The Royal Mail’s pre-tax profits have more than doubled, jumping to £233m in the last six months, up from £94m for the same period last year.
It’s good news for the delivery service’s new shareholders, but could prove to be a headache for Vince Cable, who is set to face MPs on the Business, Innovations and Skills committee today to answer why the organisation was sold for so little.
Royal Mail was floated on the stock market in October with a value of £3.3bn, and since trading began, the shares have steadily risen, and the value of the business is now at around the £5.3bn mark.
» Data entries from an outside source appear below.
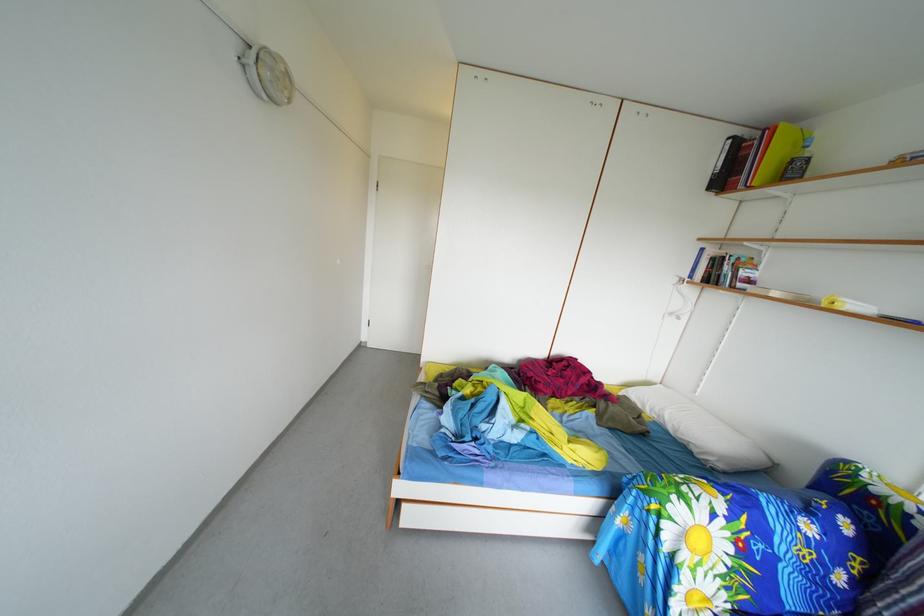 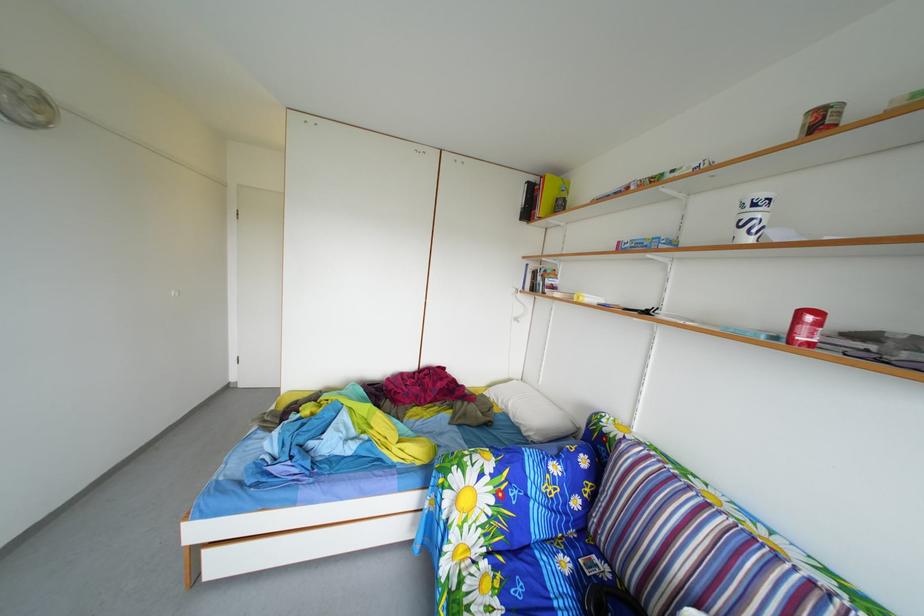 Locate, in the second image, the point that corresponds to pixel 277 82 in the first image.

(14, 105) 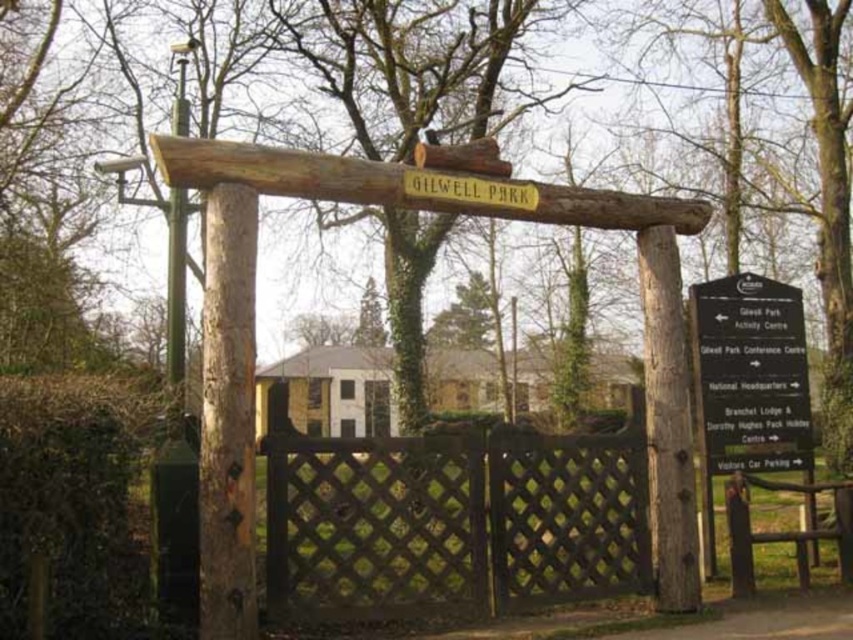 Who is more forward, [419,486] or [693,314]?

Point [419,486] is in front.

Who is more forward, (462,525) or (728,426)?

Positioned in front is point (462,525).

The width and height of the screenshot is (853, 640). I want to click on brown lattice fence at center, so click(451, 518). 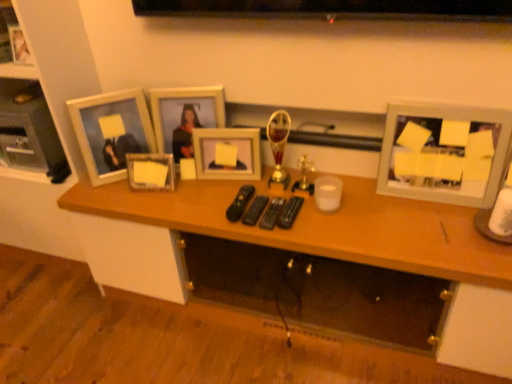 Question: Can you confirm if black plastic remote at center, arranged as the fourth remote control when viewed from the right, is bigger than wooden picture frame at center, which is the third picture frame in left-to-right order?

Choices:
 (A) yes
 (B) no

Answer: (B)

Question: Is black plastic remote at center, positioned as the 1th remote control in left-to-right order, directly adjacent to wooden picture frame at center, the 4th picture frame in the right-to-left sequence?

Choices:
 (A) yes
 (B) no

Answer: (B)

Question: Considering the relative sizes of black plastic remote at center, arranged as the fourth remote control when viewed from the right, and wooden picture frame at center, the 4th picture frame in the right-to-left sequence, in the image provided, is black plastic remote at center, arranged as the fourth remote control when viewed from the right, taller than wooden picture frame at center, the 4th picture frame in the right-to-left sequence,?

Choices:
 (A) no
 (B) yes

Answer: (A)

Question: Can you confirm if black plastic remote at center, arranged as the fourth remote control when viewed from the right, is positioned to the left of wooden picture frame at center, the 4th picture frame in the right-to-left sequence?

Choices:
 (A) no
 (B) yes

Answer: (A)

Question: Can you confirm if black plastic remote at center, positioned as the 1th remote control in left-to-right order, is positioned to the right of wooden picture frame at center, which is the third picture frame in left-to-right order?

Choices:
 (A) no
 (B) yes

Answer: (B)

Question: From the image's perspective, is wooden desk at center positioned above or below matte glass picture frame at center, which appears as the fifth picture frame when viewed from the left?

Choices:
 (A) below
 (B) above

Answer: (A)

Question: Considering the positions of wooden desk at center and matte glass picture frame at center, positioned as the second picture frame in right-to-left order, in the image, is wooden desk at center wider or thinner than matte glass picture frame at center, positioned as the second picture frame in right-to-left order,?

Choices:
 (A) thin
 (B) wide

Answer: (B)

Question: From a real-world perspective, is wooden desk at center above or below matte glass picture frame at center, positioned as the second picture frame in right-to-left order?

Choices:
 (A) above
 (B) below

Answer: (B)

Question: In terms of size, does wooden desk at center appear bigger or smaller than matte glass picture frame at center, which appears as the fifth picture frame when viewed from the left?

Choices:
 (A) big
 (B) small

Answer: (A)

Question: Is black plastic remote control at center, which is the third remote control in right-to-left order, taller or shorter than black glossy television at upper center?

Choices:
 (A) short
 (B) tall

Answer: (A)

Question: Considering the relative positions of black plastic remote control at center, which is the third remote control in right-to-left order, and black glossy television at upper center in the image provided, is black plastic remote control at center, which is the third remote control in right-to-left order, to the left or to the right of black glossy television at upper center?

Choices:
 (A) right
 (B) left

Answer: (B)

Question: From a real-world perspective, is black plastic remote control at center, which appears as the 2th remote control when viewed from the left, above or below black glossy television at upper center?

Choices:
 (A) above
 (B) below

Answer: (B)

Question: Is black plastic remote control at center, which appears as the 2th remote control when viewed from the left, in front of or behind black glossy television at upper center in the image?

Choices:
 (A) front
 (B) behind

Answer: (B)

Question: From a real-world perspective, is white matte picture frame at upper left, arranged as the fifth picture frame when viewed from the right, above or below black plastic remote at center, arranged as the fourth remote control when viewed from the right?

Choices:
 (A) below
 (B) above

Answer: (B)

Question: Is white matte picture frame at upper left, the second picture frame viewed from the left, in front of or behind black plastic remote at center, positioned as the 1th remote control in left-to-right order, in the image?

Choices:
 (A) front
 (B) behind

Answer: (B) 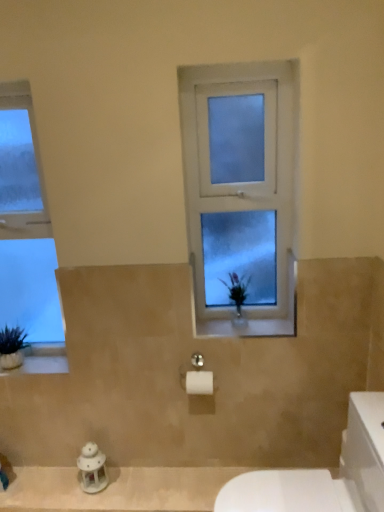 Where is `vacant space to the right of white porcelain lantern at lower left`? This screenshot has height=512, width=384. vacant space to the right of white porcelain lantern at lower left is located at coordinates (137, 482). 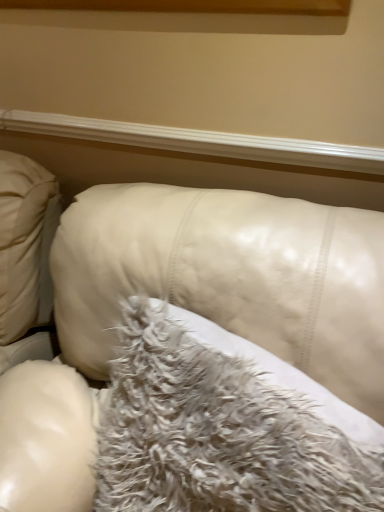 Question: From the image's perspective, is white leather couch at center below fuzzy white pillow at center?

Choices:
 (A) no
 (B) yes

Answer: (B)

Question: From the image's perspective, is white leather couch at center located above fuzzy white pillow at center?

Choices:
 (A) yes
 (B) no

Answer: (B)

Question: Is white leather couch at center taller than fuzzy white pillow at center?

Choices:
 (A) no
 (B) yes

Answer: (B)

Question: Can you confirm if white leather couch at center is thinner than fuzzy white pillow at center?

Choices:
 (A) yes
 (B) no

Answer: (B)

Question: Considering the relative sizes of white leather couch at center and fuzzy white pillow at center in the image provided, is white leather couch at center bigger than fuzzy white pillow at center?

Choices:
 (A) yes
 (B) no

Answer: (A)

Question: Based on their positions, is white glossy wood at upper center located to the left or right of white leather couch at center?

Choices:
 (A) left
 (B) right

Answer: (A)

Question: From a real-world perspective, is white glossy wood at upper center above or below white leather couch at center?

Choices:
 (A) above
 (B) below

Answer: (A)

Question: Considering the positions of white glossy wood at upper center and white leather couch at center in the image, is white glossy wood at upper center taller or shorter than white leather couch at center?

Choices:
 (A) short
 (B) tall

Answer: (A)

Question: Is white glossy wood at upper center bigger or smaller than white leather couch at center?

Choices:
 (A) big
 (B) small

Answer: (B)

Question: From the image's perspective, is white glossy wood at upper center above or below fuzzy white pillow at center?

Choices:
 (A) above
 (B) below

Answer: (A)

Question: Is white glossy wood at upper center taller or shorter than fuzzy white pillow at center?

Choices:
 (A) tall
 (B) short

Answer: (B)

Question: Is white glossy wood at upper center in front of or behind fuzzy white pillow at center in the image?

Choices:
 (A) front
 (B) behind

Answer: (B)

Question: Considering the positions of white glossy wood at upper center and fuzzy white pillow at center in the image, is white glossy wood at upper center wider or thinner than fuzzy white pillow at center?

Choices:
 (A) wide
 (B) thin

Answer: (B)

Question: Do you think white leather couch at center is within fuzzy white pillow at center, or outside of it?

Choices:
 (A) outside
 (B) inside

Answer: (A)

Question: Relative to fuzzy white pillow at center, is white leather couch at center in front or behind?

Choices:
 (A) front
 (B) behind

Answer: (A) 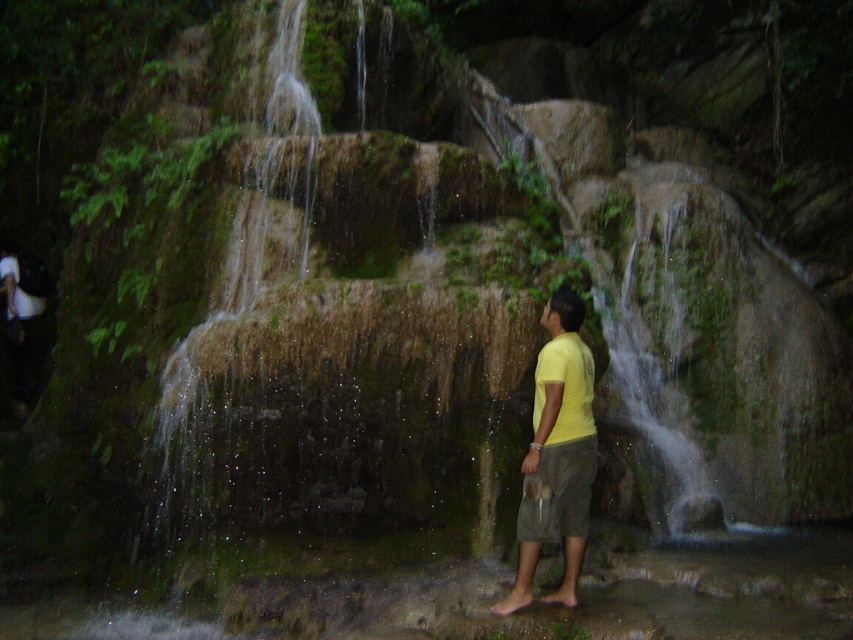 Who is more distant from viewer, (558, 358) or (521, 488)?

The point (521, 488) is more distant.

What do you see at coordinates (556, 454) in the screenshot? I see `yellow matte shirt at center` at bounding box center [556, 454].

Describe the element at coordinates (556, 454) in the screenshot. The image size is (853, 640). I see `yellow matte shirt at center` at that location.

Find the location of a particular element. The image size is (853, 640). yellow matte shirt at center is located at coordinates (556, 454). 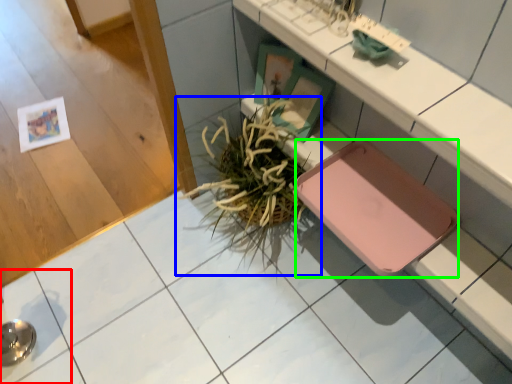 Question: Considering the real-world distances, which object is farthest from square (highlighted by a red box)? houseplant (highlighted by a blue box) or pad (highlighted by a green box)?

Choices:
 (A) houseplant
 (B) pad

Answer: (B) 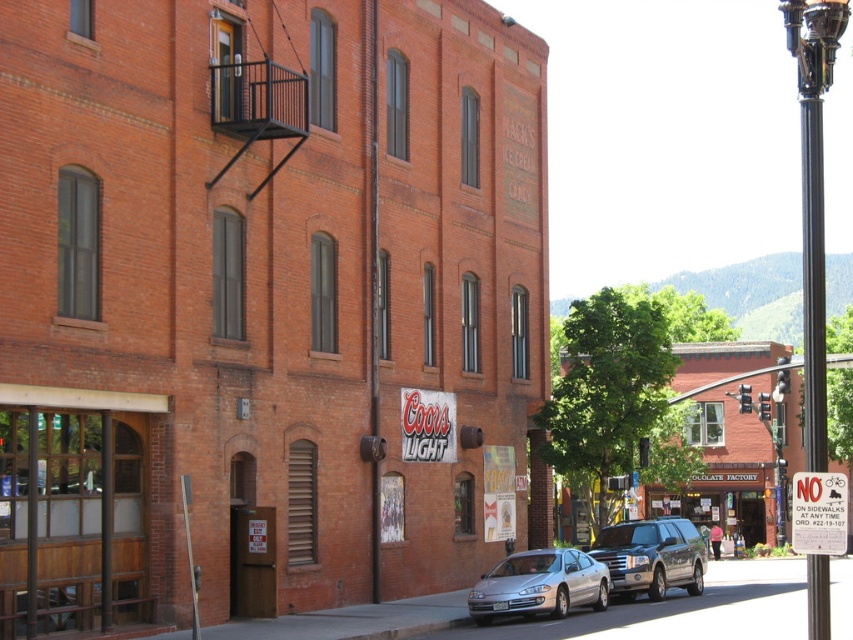 Question: From the image, what is the correct spatial relationship of black polished metal pole at right in relation to white plastic sign at lower right?

Choices:
 (A) below
 (B) above

Answer: (B)

Question: Is black polished metal pole at right wider than white plastic sign at lower right?

Choices:
 (A) no
 (B) yes

Answer: (B)

Question: Which object is farther from the camera taking this photo?

Choices:
 (A) shiny silver suv at center
 (B) silver metallic sedan at center
 (C) white plastic sign at lower right
 (D) black polished metal pole at right

Answer: (A)

Question: Which point is farther from the camera taking this photo?

Choices:
 (A) (811, 323)
 (B) (810, 467)
 (C) (676, 560)
 (D) (502, 604)

Answer: (C)

Question: Does black polished metal pole at right come in front of silver metallic sedan at center?

Choices:
 (A) no
 (B) yes

Answer: (B)

Question: Among these points, which one is farthest from the camera?

Choices:
 (A) (819, 52)
 (B) (807, 422)
 (C) (618, 561)

Answer: (C) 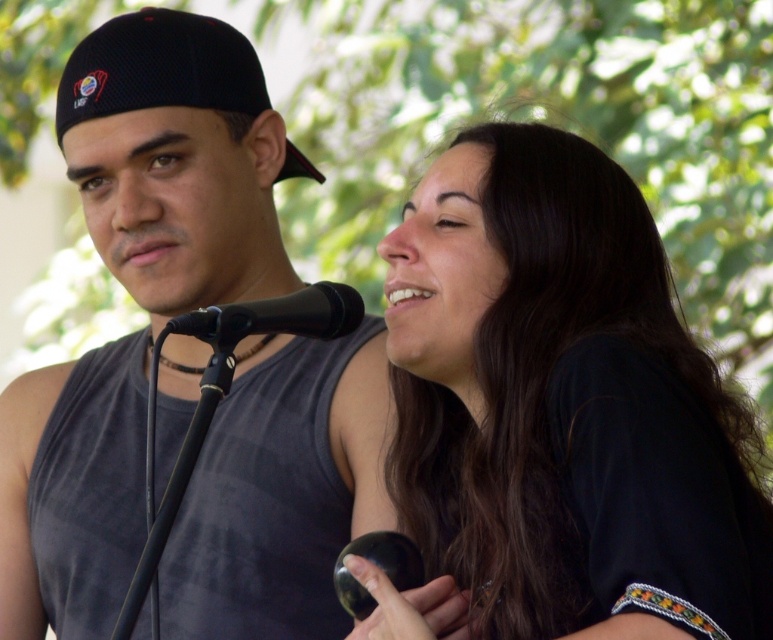 You are a photographer adjusting your camera settings. You notice the black mesh baseball cap at upper left and the black matte microphone at center. Which object should you focus on first if you want to capture both in the frame without zooming in or out?

The black mesh baseball cap at upper left is larger in size than the black matte microphone at center, so you should focus on the black mesh baseball cap at upper left first to ensure it fits properly in the frame.

You are a photographer adjusting your camera settings to focus on the black matte hair at upper right and the black matte tank top at center. Which object should you adjust the focus for first if you want to ensure both are in focus, considering their sizes?

The black matte hair at upper right has a smaller size compared to the black matte tank top at center, so you should focus on the smaller black matte hair at upper right first to ensure both are in focus. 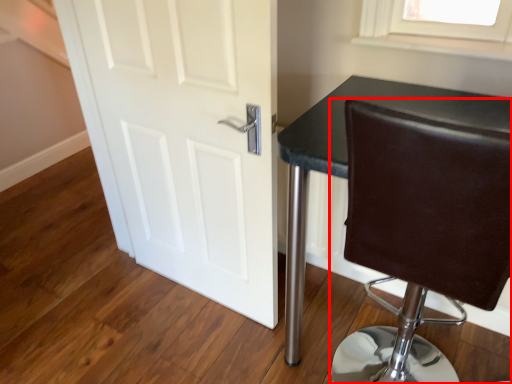 Question: From the image's perspective, where is chair (annotated by the red box) located relative to door?

Choices:
 (A) above
 (B) below

Answer: (B)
Cable will have to answer why the valuation wasn’t higher, why the sale wasn’t delayed until the market was in better condition, and whether the bankers consulted on the valuation and sale, UBS and Goldman Sachs should receive £4m in outstanding fees.
Royal Mail CEO Moya Greene was understandably pleased with the latest figures, though concerned about union strike threats.
She said: “Our first half financial performance was in line with our expectations of delivering low single digit revenue growth and margin expansion.
“The combination of increasing EBITDA [earnings before interest, tax, depreciation and amortisation]and moderating investment spend underpins value creation for our shareholders.”
But added: “The threat of a strike in any business is a very big concern, and in our business it’s horrible. We are the distribution arm for much of online retail in the UK.”